§ Task brief
Any image in the records is to be dropped, and everything else duplicated precisely.

[Opening Data shown section]

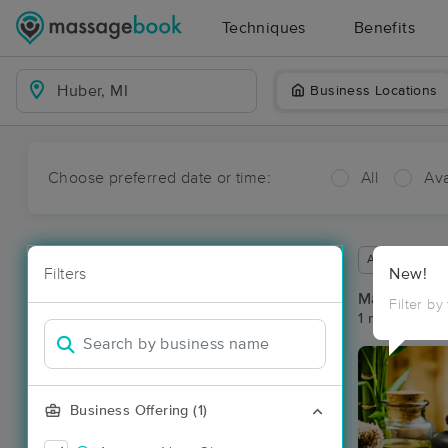
Techniques
Benefits
Business Locations
Choose preferred date or time:
All
Ava
Available wit
Filters
New!
Massage Pl
Filter by
1 massage res
Business Offering (1)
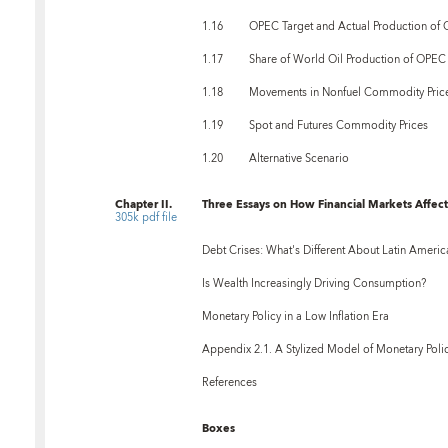
1.16
OPEC Target and Actual Production of O
1.17
Share of World Oil Production of OPEC
1.18
Movements in Nonfuel Commodity Pric
1.19
Spot and Futures Commodity Prices
1.20
Alternative Scenario
Chapter II.
Three Essays on How Financial Markets Affect 
305k pdf file
Debt Crises: What's Different About Latin Americ
Is Wealth Increasingly Driving Consumption?
Monetary Policy in a Low Inflation Era
Appendix 2.1. A Stylized Model of Monetary Poli
References
Boxes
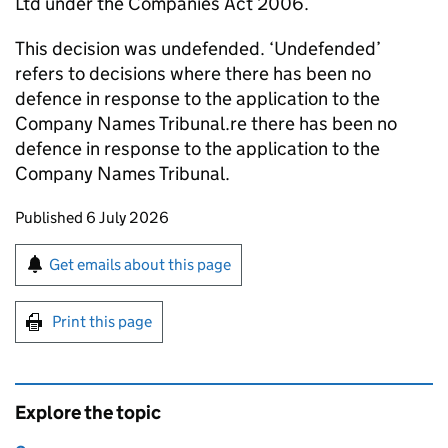
Ltd under the Companies Act 2006.
This decision was undefended. ‘Undefended’
refers to decisions where there has been no
defence in response to the application to the
Company Names Tribunal.re there has been no
defence in response to the application to the
Company Names Tribunal.
Updates to this page
Published 6 July 2026
Sign up for emails or print this page
Get emails about this page
Print this page
Explore the topic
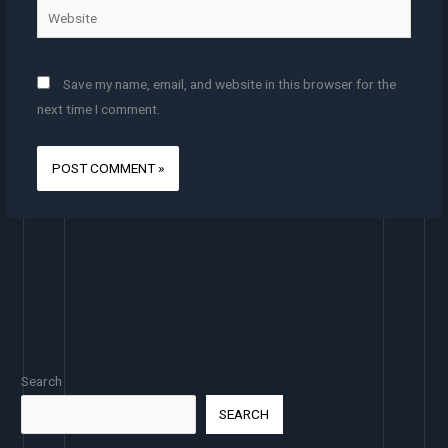
Website
Save my name, email, and website in this browser for the
next time I comment.
Search
SEARCH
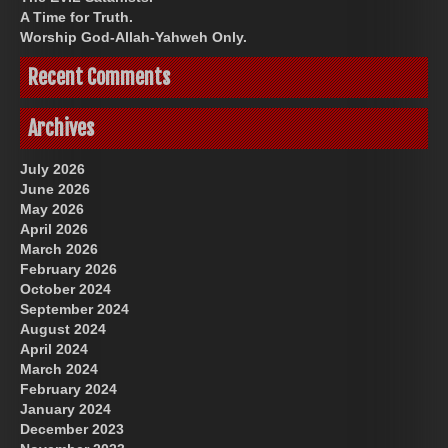
A Time for Truth.
Worship God-Allah-Yahweh Only.
Recent Comments
Archives
July 2026
June 2026
May 2026
April 2026
March 2026
February 2026
October 2024
September 2024
August 2024
April 2024
March 2024
February 2024
January 2024
December 2023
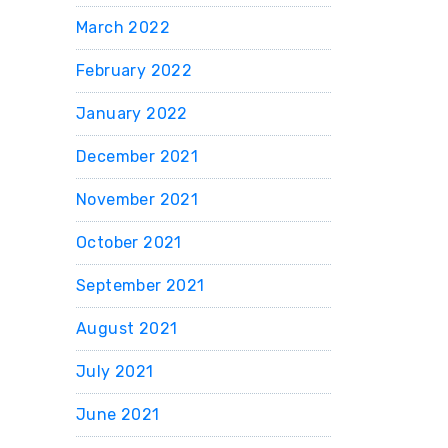
March 2022
February 2022
January 2022
December 2021
November 2021
October 2021
September 2021
August 2021
July 2021
June 2021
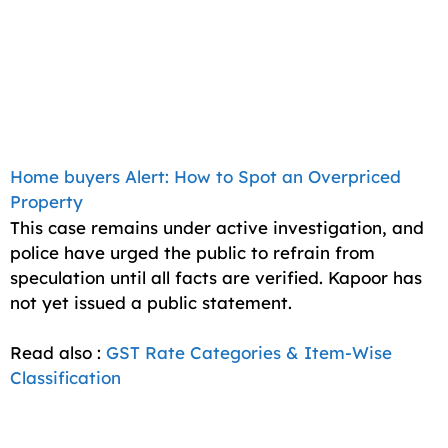
Home buyers Alert: How to Spot an Overpriced
Property
This case remains under active investigation, and
police have urged the public to refrain from
speculation until all facts are verified. Kapoor has
not yet issued a public statement.
Read also :
GST Rate Categories & Item-Wise
Classification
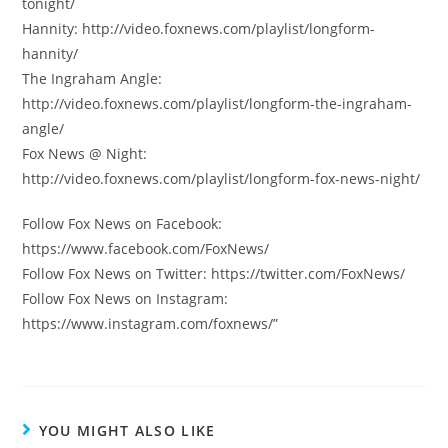
tonight/
Hannity: http://video.foxnews.com/playlist/longform-
hannity/
The Ingraham Angle:
http://video.foxnews.com/playlist/longform-the-ingraham-
angle/
Fox News @ Night:
http://video.foxnews.com/playlist/longform-fox-news-night/
Follow Fox News on Facebook:
https://www.facebook.com/FoxNews/
Follow Fox News on Twitter: https://twitter.com/FoxNews/
Follow Fox News on Instagram:
https://www.instagram.com/foxnews/”
YOU MIGHT ALSO LIKE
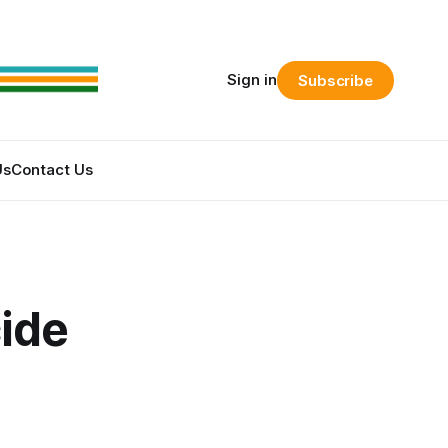
Sign in
Subscribe
Us
Contact Us
cide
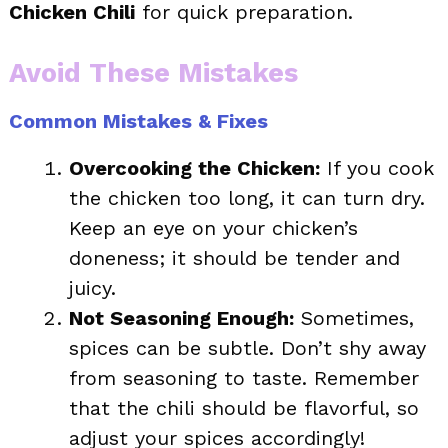
Chicken Chili
for quick preparation.
Avoid These Mistakes
Common Mistakes & Fixes
Overcooking the Chicken:
If you cook
the chicken too long, it can turn dry.
Keep an eye on your chicken’s
doneness; it should be tender and
juicy.
Not Seasoning Enough:
Sometimes,
spices can be subtle. Don’t shy away
from seasoning to taste. Remember
that the chili should be flavorful, so
adjust your spices accordingly!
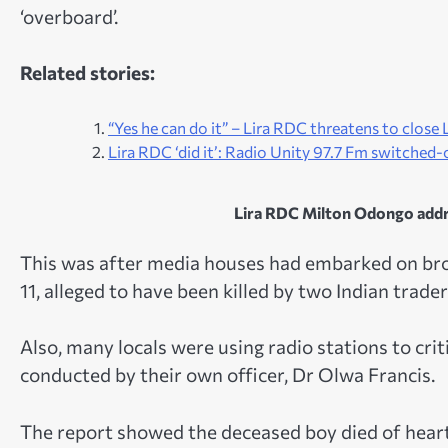
‘overboard’.
Related stories:
“Yes he can do it” – Lira RDC threatens to clos
Lira RDC ‘did it’: Radio Unity 97.7 Fm switched-of
Lira RDC Milton Odongo addres
This was after media houses had embarked on broa
11, alleged to have been killed by two Indian traders
Also, many locals were using radio stations to cri
conducted by their own officer, Dr Olwa Francis.
The report showed the deceased boy died of heart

[Closing Data shown section]

§ Written solution
Techniques
Benefits
Business Locations
Choose preferred date or time:
All
Ava
Available wit
Filters
New!
Massage Pl
Filter by
1 massage res
Business Offering (1)
1.16
OPEC Target and Actual Production of O
1.17
Share of World Oil Production of OPEC
1.18
Movements in Nonfuel Commodity Pric
1.19
Spot and Futures Commodity Prices
1.20
Alternative Scenario
Chapter II.
Three Essays on How Financial Markets Affect 
305k pdf file
Debt Crises: What's Different About Latin Americ
Is Wealth Increasingly Driving Consumption?
Monetary Policy in a Low Inflation Era
Appendix 2.1. A Stylized Model of Monetary Poli
References
Boxes
Ltd under the Companies Act 2006.
This decision was undefended. ‘Undefended’
refers to decisions where there has been no
defence in response to the application to the
Company Names Tribunal.re there has been no
defence in response to the application to the
Company Names Tribunal.
Updates to this page
Published 6 July 2026
Sign up for emails or print this page
Get emails about this page
Print this page
Explore the topic
Website
Save my name, email, and website in this browser for the
next time I comment.
Search
SEARCH
A Time for Truth.
Worship God-Allah-Yahweh Only.
Recent Comments
Archives
July 2026
June 2026
May 2026
April 2026
March 2026
February 2026
October 2024
September 2024
August 2024
April 2024
March 2024
February 2024
January 2024
December 2023
March 2022
February 2022
January 2022
December 2021
November 2021
October 2021
September 2021
August 2021
July 2021
June 2021
Home buyers Alert: How to Spot an Overpriced
Property
This case remains under active investigation, and
police have urged the public to refrain from
speculation until all facts are verified. Kapoor has
not yet issued a public statement.
Read also :
GST Rate Categories & Item-Wise
Classification
tonight/
Hannity: http://video.foxnews.com/playlist/longform-
hannity/
The Ingraham Angle:
http://video.foxnews.com/playlist/longform-the-ingraham-
angle/
Fox News @ Night:
http://video.foxnews.com/playlist/longform-fox-news-night/
Follow Fox News on Facebook:
https://www.facebook.com/FoxNews/
Follow Fox News on Twitter: https://twitter.com/FoxNews/
Follow Fox News on Instagram:
https://www.instagram.com/foxnews/”
YOU MIGHT ALSO LIKE
Sign in
Subscribe
Us
Contact Us
cide
Chicken Chili
for quick preparation.
Avoid These Mistakes
Common Mistakes & Fixes
Overcooking the Chicken:
If you cook
the chicken too long, it can turn dry.
Keep an eye on your chicken’s
doneness; it should be tender and
juicy.
Not Seasoning Enough:
Sometimes,
spices can be subtle. Don’t shy away
from seasoning to taste. Remember
that the chili should be flavorful, so
adjust your spices accordingly!
‘overboard’.
Related stories:
“Yes he can do it” – Lira RDC threatens to clos
Lira RDC ‘did it’: Radio Unity 97.7 Fm switched-of
Lira RDC Milton Odongo addres
This was after media houses had embarked on broa
11, alleged to have been killed by two Indian traders
Also, many locals were using radio stations to cri
conducted by their own officer, Dr Olwa Francis.
The report showed the deceased boy died of heart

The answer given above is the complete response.